According to Steve Blank, an American entrepreneur, educator, author, speaker and creator of the customer development method that launched the lean startup movement, a startup is a temporary organization in search of a scalable, repeatable, profitable business model.
For Steve Blank, to be successful, startups shouldn’t just try to be a scaled-down version of a larger company.
What is the customer development method?
All startups face the risk of not finding customers for their product or service. To mitigate these risks, Steve Blank introduced the customer development method, a process that helps startups systematically search for a successful business model (Image below)
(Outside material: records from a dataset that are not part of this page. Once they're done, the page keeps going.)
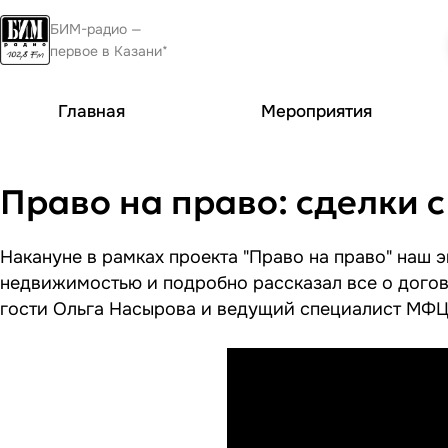
БИМ-радио —
первое в Казани*
Главная
Мероприятия
Право на право: сделки 
Накануне в рамках проекта "Право на право" наш 
недвижимостью и подробно рассказал все о догов
гости Ольга Насырова и ведущий специалист МФЦ 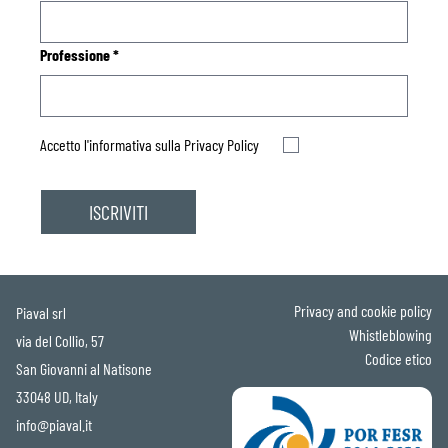
Professione
*
Accetto l'informativa sulla
Privacy Policy
Privacy and cookie policy
Piaval srl
Whistleblowing
via del Collio, 57
Codice etico
San Giovanni al Natisone
33048 UD, Italy
info@piaval.it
According to Steve Blank’s customer development method, the process is divided into two phases: “Search” and “Execution”. Each phase has also two stages
Search : Focus on finding and testing a business model
Execution : Focus on executing and scaling the business
In the early stages, a startup operates in Search Mode, where its business model is just a collection of hypotheses. During these first two phases, it is necessary to test these hypotheses by engaging with customers early and often. It is also important to limit spending until the execution mode (when the business model is known)
If a hypothesis fails, it doesn’t mean the startup is doomed; it can pivot or radically change its focus.
For instance, Twitter was originally a podcast-subscription network called Odeo. When iTunes entered the market and Odeo couldn’t compete, the team shifted focus to build a microblogging platform and history was made :)
Some of you might be wondering how to reduce the risk of pivoting. While there’s no secret formula, being efficient and delivering an MVP quickly can help, and you can follow Steve Blank’s Build-Measure-Learn loop to guide this process.
What is the Build-Measure-Learn loop ?
It’s a core concept in Lean Startup methodology speeding up the development of the product/service
a — Build: This step involves creating an MVP (the simplest version of your product) that addresses the core problem you’re solving.
The goal is to build something quickly with minimal resources to test your ideas and gather funding (in case of fundraising)
b — Measure: Launch the MVP and gather feedback from real users/investors.
Measure how they interact with the product, what they like, and what issues they encounter. (This data helps you understand whether your assumptions about the product and market are correct)
c — Learn: Analyze the feedback and data collected to understand what works and what doesn’t.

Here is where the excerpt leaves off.